Muerta, ofrecía una imagen negra, blanca y roja sobre la escasa y corta hierba de un árido julio.

Negro, por el fino hábito de lana, casi nuevo aún. El paño de la falda no mostraba remiendo alguno que revelase los años de arrodillarse y rezar, y el impecable dobladillo trasero no había sido aún desgastado por el roce con peldaños de piedra. Blanco, por el griñón y la impla que habían enmarcado el rostro, aunque el griñón ya no estaba sujeto en torno al cuello y a la barbilla, sino que había sido arrancado. Blanco también por la tez pálida, palidísima, por el rostro petrificado en una expresión de abyecto terror, expresión que conservaría hasta que la carne se pudriera, dejando sólo la calavera. Blanco por las piernas y la ingle, que habían dejado escandalosamente expuestas al levantarle de manera violenta el hábito y las enaguas. La pobre chica resultaba impúdica en la muerte, tumbada allí, despatarrada. Era como si hubiesen arreglado el cadáver deliberadamente, pues los brazos formaban líneas paralelas con las delgadas piernas abiertas.

Rojo por la sangre.

Tanta sangre.

La habían degollado con la misma idea de simetría con que habían dispuesto las extremidades. El corte empezaba junto al lóbulo de la oreja derecha y acababa justo en el de la izquierda. La herida se profundizaba más a la altura de la pequeña barbilla.

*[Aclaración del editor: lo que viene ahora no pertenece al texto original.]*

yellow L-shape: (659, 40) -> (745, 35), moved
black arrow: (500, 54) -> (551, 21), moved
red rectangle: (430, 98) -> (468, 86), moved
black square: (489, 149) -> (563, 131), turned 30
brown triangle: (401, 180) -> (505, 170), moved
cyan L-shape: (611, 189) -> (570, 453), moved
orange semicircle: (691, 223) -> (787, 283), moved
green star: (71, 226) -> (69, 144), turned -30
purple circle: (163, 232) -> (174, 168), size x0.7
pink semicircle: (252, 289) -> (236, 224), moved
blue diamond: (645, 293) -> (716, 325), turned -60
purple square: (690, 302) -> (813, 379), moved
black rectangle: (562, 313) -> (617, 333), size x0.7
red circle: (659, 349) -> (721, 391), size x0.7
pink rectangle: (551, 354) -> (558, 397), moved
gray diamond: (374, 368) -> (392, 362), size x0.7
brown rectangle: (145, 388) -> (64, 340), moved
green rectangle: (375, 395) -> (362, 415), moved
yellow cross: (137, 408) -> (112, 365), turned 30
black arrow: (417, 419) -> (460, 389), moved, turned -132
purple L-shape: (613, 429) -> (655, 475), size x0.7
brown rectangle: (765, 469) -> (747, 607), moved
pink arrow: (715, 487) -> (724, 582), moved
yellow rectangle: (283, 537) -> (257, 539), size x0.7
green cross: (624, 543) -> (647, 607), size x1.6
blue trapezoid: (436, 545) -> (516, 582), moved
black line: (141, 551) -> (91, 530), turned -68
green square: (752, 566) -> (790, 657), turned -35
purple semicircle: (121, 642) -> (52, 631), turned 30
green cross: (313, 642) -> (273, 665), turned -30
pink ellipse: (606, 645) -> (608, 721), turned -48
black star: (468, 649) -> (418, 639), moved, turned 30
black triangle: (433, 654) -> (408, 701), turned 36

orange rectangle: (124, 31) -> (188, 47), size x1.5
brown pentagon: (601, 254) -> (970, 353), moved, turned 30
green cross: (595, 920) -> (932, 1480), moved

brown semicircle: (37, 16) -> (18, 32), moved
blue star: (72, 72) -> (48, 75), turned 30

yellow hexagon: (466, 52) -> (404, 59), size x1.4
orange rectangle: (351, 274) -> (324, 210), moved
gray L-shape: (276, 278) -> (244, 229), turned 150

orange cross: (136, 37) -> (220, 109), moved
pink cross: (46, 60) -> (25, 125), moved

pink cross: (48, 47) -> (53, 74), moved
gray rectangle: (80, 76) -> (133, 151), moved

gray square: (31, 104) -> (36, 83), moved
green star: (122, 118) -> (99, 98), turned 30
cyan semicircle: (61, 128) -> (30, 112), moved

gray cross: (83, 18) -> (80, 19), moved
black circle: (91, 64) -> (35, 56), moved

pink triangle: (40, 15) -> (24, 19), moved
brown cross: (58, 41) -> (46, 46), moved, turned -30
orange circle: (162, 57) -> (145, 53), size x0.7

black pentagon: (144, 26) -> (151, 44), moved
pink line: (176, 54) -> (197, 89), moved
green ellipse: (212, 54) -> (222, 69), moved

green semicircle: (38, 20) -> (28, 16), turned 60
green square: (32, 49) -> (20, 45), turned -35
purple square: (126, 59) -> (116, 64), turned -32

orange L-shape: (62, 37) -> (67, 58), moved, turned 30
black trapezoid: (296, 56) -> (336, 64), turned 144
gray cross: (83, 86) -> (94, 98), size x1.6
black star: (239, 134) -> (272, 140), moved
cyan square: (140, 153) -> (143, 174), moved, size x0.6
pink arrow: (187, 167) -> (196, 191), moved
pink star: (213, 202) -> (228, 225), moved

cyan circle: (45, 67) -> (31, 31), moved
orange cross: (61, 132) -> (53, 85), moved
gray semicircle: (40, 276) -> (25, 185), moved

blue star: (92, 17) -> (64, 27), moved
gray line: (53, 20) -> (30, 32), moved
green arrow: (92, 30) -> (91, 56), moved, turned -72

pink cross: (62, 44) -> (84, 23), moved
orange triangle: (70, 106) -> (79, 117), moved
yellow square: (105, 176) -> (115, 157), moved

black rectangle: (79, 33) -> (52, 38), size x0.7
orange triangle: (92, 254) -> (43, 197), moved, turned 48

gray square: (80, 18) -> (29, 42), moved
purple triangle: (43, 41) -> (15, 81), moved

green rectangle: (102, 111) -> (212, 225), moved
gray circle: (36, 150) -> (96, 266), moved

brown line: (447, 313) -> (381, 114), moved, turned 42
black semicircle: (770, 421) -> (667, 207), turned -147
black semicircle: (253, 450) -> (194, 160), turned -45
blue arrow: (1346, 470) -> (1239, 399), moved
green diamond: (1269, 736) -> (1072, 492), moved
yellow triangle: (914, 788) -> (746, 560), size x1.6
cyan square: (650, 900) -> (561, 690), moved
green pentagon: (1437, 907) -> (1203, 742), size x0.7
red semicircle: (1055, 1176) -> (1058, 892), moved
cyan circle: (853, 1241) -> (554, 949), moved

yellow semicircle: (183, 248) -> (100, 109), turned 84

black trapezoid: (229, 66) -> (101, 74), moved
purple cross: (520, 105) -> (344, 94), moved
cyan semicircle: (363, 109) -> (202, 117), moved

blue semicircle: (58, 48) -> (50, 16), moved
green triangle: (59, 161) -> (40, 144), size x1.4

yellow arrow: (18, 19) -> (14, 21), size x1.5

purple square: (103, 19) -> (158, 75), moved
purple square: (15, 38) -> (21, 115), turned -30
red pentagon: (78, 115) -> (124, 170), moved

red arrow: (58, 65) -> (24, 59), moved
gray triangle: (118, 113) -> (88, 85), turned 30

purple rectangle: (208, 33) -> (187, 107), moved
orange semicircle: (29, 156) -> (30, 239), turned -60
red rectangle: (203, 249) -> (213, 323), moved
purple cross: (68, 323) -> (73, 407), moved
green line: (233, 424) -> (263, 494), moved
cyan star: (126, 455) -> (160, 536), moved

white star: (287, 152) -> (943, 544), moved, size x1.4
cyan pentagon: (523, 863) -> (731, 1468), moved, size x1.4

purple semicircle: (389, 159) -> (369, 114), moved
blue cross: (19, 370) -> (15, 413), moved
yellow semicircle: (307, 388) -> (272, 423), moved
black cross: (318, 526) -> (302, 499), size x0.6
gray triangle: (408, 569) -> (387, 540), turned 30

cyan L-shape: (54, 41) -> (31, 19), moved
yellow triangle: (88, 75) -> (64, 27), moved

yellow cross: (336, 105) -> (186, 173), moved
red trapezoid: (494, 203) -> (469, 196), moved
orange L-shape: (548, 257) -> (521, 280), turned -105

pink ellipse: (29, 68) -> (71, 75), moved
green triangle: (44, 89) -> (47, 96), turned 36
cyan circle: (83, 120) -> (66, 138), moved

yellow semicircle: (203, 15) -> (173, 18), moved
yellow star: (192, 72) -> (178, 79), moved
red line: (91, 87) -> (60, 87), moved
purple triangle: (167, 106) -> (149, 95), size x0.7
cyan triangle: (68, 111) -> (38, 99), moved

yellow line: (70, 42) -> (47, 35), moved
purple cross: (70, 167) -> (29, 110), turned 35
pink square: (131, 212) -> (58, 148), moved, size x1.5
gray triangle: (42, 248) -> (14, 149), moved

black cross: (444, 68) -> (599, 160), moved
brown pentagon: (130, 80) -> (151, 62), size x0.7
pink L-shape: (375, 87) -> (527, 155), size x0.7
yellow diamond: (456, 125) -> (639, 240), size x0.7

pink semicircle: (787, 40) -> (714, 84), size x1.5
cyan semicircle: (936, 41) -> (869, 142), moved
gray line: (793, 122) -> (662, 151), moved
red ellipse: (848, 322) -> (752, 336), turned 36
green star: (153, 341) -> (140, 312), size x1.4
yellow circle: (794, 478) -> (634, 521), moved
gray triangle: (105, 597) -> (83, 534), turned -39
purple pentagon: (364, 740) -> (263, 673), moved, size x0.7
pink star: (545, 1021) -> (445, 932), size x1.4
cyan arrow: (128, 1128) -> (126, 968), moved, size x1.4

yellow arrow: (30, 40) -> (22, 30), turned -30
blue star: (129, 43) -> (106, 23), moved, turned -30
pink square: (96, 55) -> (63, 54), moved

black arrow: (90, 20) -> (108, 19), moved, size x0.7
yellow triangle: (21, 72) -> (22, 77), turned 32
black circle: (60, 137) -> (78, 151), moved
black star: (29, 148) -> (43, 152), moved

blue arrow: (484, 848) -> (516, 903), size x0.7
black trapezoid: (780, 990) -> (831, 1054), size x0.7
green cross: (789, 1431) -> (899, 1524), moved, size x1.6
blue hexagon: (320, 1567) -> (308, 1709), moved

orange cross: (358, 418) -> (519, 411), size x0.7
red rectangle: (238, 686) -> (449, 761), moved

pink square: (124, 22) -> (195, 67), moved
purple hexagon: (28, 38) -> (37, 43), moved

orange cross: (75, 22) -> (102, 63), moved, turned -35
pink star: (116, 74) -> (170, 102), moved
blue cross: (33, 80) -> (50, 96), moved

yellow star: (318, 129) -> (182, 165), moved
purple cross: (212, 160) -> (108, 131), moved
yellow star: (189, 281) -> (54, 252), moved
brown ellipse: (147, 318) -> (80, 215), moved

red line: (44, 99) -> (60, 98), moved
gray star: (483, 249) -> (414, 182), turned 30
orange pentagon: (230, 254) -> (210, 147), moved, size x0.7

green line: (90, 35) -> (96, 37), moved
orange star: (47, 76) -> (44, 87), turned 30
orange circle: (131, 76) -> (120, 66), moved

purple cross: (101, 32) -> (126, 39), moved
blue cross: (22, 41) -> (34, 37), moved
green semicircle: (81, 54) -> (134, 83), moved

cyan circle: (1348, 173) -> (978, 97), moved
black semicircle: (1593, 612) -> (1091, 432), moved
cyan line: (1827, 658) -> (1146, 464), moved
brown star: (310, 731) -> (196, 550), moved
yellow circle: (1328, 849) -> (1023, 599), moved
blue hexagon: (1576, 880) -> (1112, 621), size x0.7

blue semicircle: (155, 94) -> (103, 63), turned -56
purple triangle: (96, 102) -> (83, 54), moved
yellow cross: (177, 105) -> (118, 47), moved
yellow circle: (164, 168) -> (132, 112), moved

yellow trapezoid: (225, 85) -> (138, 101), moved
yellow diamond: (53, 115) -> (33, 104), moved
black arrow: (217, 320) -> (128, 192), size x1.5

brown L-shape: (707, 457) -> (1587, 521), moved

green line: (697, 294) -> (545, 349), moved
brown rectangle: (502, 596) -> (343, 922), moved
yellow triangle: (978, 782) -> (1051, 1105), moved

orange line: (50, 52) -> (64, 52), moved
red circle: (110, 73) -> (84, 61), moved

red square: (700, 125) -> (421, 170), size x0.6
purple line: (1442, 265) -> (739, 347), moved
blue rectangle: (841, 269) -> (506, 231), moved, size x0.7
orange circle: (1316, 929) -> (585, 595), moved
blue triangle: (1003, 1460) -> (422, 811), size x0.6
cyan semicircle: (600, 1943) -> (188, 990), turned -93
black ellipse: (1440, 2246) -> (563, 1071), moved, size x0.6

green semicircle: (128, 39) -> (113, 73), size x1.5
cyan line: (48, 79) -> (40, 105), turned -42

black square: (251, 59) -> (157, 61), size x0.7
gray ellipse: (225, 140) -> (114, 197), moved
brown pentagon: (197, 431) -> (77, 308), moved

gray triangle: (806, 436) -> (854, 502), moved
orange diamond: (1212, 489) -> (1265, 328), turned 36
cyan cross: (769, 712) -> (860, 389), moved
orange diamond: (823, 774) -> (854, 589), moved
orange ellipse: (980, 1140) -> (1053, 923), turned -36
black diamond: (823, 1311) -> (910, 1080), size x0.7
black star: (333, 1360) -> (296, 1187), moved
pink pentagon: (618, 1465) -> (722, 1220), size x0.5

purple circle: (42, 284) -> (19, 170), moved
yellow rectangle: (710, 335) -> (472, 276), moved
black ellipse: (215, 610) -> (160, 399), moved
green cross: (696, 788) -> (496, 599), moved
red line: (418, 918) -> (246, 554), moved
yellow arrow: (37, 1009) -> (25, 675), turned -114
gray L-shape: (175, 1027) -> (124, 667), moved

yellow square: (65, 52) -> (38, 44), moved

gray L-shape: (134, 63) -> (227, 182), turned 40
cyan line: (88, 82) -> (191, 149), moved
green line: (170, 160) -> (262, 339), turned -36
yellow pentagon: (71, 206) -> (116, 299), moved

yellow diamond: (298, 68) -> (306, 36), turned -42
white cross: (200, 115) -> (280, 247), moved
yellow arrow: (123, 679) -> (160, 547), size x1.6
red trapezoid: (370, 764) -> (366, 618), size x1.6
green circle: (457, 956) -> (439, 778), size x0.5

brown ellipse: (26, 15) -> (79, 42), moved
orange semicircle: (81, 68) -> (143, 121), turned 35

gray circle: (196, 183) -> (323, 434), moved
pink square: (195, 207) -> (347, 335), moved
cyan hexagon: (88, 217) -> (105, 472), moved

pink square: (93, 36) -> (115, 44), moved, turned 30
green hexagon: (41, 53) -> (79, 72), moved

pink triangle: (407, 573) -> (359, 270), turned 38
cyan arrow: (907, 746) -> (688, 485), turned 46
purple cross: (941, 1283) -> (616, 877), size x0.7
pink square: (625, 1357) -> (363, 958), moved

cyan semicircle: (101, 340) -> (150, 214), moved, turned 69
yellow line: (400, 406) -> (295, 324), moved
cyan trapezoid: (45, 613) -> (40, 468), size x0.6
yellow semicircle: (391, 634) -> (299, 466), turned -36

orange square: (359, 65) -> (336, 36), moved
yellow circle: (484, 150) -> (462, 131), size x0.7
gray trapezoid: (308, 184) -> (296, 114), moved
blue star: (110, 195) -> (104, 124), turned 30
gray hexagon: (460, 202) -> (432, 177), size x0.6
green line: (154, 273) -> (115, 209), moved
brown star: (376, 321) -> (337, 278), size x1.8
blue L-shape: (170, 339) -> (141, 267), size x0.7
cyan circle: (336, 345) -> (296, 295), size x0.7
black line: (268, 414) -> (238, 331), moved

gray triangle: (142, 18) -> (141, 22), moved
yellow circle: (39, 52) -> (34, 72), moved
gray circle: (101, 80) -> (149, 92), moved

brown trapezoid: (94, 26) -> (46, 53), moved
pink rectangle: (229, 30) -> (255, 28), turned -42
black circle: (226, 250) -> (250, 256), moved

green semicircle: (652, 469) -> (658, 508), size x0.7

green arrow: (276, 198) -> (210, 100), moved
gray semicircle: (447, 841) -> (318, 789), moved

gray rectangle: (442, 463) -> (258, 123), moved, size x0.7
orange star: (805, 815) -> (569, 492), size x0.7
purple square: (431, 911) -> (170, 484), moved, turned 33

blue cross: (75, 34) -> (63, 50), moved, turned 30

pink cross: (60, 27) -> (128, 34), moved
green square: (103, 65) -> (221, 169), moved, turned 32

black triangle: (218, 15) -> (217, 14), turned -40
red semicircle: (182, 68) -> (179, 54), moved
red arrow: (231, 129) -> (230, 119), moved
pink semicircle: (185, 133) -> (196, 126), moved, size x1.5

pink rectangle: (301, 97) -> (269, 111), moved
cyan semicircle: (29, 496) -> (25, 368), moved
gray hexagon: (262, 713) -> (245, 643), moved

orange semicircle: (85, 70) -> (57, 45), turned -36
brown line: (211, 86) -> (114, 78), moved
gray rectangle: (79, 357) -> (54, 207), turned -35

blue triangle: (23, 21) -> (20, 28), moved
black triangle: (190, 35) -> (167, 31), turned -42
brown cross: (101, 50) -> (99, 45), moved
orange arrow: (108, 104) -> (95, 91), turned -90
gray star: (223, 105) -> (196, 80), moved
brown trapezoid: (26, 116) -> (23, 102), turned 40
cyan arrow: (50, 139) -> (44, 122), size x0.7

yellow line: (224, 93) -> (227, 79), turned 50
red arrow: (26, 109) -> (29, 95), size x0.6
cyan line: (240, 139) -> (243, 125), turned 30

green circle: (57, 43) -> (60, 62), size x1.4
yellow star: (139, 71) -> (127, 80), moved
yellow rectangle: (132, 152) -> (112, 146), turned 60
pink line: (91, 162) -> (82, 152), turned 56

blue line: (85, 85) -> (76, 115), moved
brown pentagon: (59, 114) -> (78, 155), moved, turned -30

La sangre le había empapado el cuello desnudo, la garganta desnuda, y había resbalado en delgados hilillos hasta el cuello del hábito, donde la lana los había absorbido.

Había sangre asimismo en las piernas blancas. Una gran cantidad de sangre. Brillaba sobre el oscuro vello púbico y parecía empapar la cara interior de los muslos.

El sol de la mañana se alzó sobre el horizonte, y la grisácea luz del amanecer no tardó en intensificarse y hacer resaltar el negro y el blanco, en acentuar el contraste. La luz del sol cayó sobre la oscura sangre carmesí y la hizo centellear cual una gema. Un rubí, acaso, tan deslumbrante como el que estaba engarzado en la cruz de oro que yacía a unos pasos de la cara desfigurada por el terror.

La luz del día creció, y desde un lugar muy cercano un gallo joven rompió a cantar insistentemente, como resuelto a que lo oyeran. En un edificio próximo, una campana tañó; a su llamada siguieron los sonidos de la vida, según las gentes empezaban la jornada.

Un nuevo día.

El primero del número infinito de días que la muerta no vería.